Irony in Children Books 🧸

  • The Iron Man” by Ted Hughes — In this classic children’s book, a giant metal creature appears out of nowhere and begins to wreak havoc on the countryside. The Iron Man destroying the countryside is ironic because  is actually a force of good, protecting the people from a monster that threatens to destroy them.
  • “Charlotte’s Web” by E.B. White — In this classic children’s book, a spider named Charlotte helps a pig named Wilbur to escape certain death. The irony is that Charlotte is actually a spider, a creature that is usually seen as a pest.

Irony in Songs 🎧

  • “A no smoking sign on your cigarette break” – “Ironic” by Alanis Morissette — This song is a classic example of irony, filled with multiple examples of situational irony such as the lyric highlighted here.
  • “You Can’t Always Get What You Want” by The Rolling Stones — This song is ironic because it talks about how you can’t always get what you want, but in the end you get what you need.

Irony in Poetry ✍🏽

  • John Donne’s “Death Be Not Proud” — In this poem, Donne uses Irony to challenge the power of death. He writes that death is not something to be feared, but rather something to be conquered.
  • William Wordsworth’s “The World Is Too Much With Us” — In this poem, Wordsworth uses Irony to criticize the modern world’s obsession with materialism and its disregard for nature.

Irony in Movies 🎥

  • The Truman Show (1998) — The Irony in this movie is that Truman, the main character, is living in a world that is completely fabricated and he is the only one who doesn’t know it.
  • Forrest Gump (1994) — The Irony in this movie is that Forrest Gump, who is portrayed as a simple-minded man, is actually quite intelligent and has a lot of insight into the world.
  • The Sixth Sense (1999) — The Irony in this movie is that the main character, Malcolm Crowe, is a child psychologist who is trying to help a young boy who can see dead people, but he himself is unable to see them.
Romeo + Juliet (1996)

Irony in Advertising 📺

  • Burger King’s “Have it Your Way” campaign — This campaign was ironic because Burger King was encouraging customers to customize their orders, while at the same time, the company was not allowing its employees to customize their own work schedules.
  • KFC’s “Finger Lickin’ Good” campaign — This campaign was ironic because KFC was encouraging customers to enjoy their food, while at the same time, the company was not providing its employees with adequate safety measures to protect them from the dangers of working with hot oil.
  • Apple’s “Think Different” campaign — This campaign was ironic because Apple was encouraging customers to think differently, while at the same time, the company was not allowing its employees to think differently.
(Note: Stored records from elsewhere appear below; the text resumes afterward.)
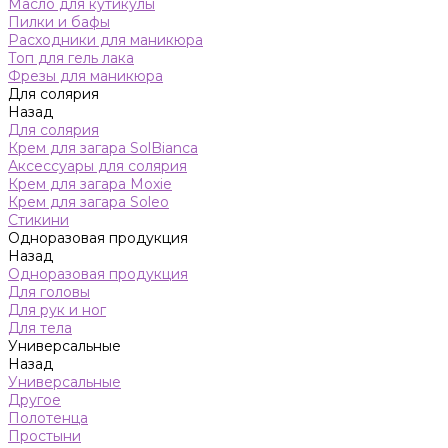
Масло для кутикулы
Пилки и бафы
Расходники для маникюра
Топ для гель лака
Фрезы для маникюра
Для солярия
Назад
Для солярия
Крем для загара SolBianca
Аксессуары для солярия
Крем для загара Moxie
Крем для загара Soleo
Стикини
Одноразовая продукция
Назад
Одноразовая продукция
Для головы
Для рук и ног
Для тела
Универсальные
Назад
Универсальные
Другое
Полотенца
Простыни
Related literary devices 👥

  • Satire — Both a genre and a literary device, satire is often confused with irony because this type of writing is heavily dependent on irony, and oftentimes, sarcasm. Examples of satire include: A Modest Proposal by Jonathon Swift and the more modern newspaper article, “Want to end school shootings? Let’s just arm the kids.” by controversial journalist Allen Kerr.